- _TASK GOAL_: Extract exactly and only the lines of the data below, starting at the line with "Фабер (462, 98)" and stopping after the final line.

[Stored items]
****************

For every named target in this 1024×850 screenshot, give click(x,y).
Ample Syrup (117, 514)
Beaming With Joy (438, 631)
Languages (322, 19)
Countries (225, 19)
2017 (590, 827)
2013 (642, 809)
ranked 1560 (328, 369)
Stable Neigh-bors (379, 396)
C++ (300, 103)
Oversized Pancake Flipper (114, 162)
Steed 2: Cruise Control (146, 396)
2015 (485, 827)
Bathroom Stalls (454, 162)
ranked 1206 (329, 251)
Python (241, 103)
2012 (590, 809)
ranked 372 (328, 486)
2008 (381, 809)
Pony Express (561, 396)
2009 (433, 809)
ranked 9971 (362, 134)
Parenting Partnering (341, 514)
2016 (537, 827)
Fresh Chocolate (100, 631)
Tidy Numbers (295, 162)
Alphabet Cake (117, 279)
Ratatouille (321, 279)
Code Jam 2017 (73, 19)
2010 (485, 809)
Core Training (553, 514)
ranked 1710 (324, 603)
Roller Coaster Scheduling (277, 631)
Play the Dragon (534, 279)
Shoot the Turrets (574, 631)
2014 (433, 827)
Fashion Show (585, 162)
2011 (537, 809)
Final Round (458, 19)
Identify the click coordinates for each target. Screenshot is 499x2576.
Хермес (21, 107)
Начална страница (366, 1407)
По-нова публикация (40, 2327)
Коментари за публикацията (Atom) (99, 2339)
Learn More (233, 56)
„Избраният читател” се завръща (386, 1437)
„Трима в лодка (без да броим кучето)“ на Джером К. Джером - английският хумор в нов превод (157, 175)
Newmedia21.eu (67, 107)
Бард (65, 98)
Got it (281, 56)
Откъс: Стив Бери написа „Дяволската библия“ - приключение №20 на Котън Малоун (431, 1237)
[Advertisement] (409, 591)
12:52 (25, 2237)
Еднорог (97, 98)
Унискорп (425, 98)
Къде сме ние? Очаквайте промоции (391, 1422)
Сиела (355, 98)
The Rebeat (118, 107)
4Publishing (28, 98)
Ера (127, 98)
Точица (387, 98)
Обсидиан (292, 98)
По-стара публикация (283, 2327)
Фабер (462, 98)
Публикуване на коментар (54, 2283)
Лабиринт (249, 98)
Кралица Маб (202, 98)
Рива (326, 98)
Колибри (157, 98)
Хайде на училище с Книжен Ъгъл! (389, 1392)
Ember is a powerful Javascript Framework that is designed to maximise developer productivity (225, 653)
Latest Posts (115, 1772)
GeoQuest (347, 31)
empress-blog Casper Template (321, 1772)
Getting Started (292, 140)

****************

- _ANSWER TO THIS PROBLEM_:
Фабер (462, 98)
Публикуване на коментар (54, 2283)
Лабиринт (249, 98)
Кралица Маб (202, 98)
Рива (326, 98)
Колибри (157, 98)
Хайде на училище с Книжен Ъгъл! (389, 1392)
Ember is a powerful Javascript Framework that is designed to maximise developer productivity (225, 653)
Latest Posts (115, 1772)
GeoQuest (347, 31)
empress-blog Casper Template (321, 1772)
Getting Started (292, 140)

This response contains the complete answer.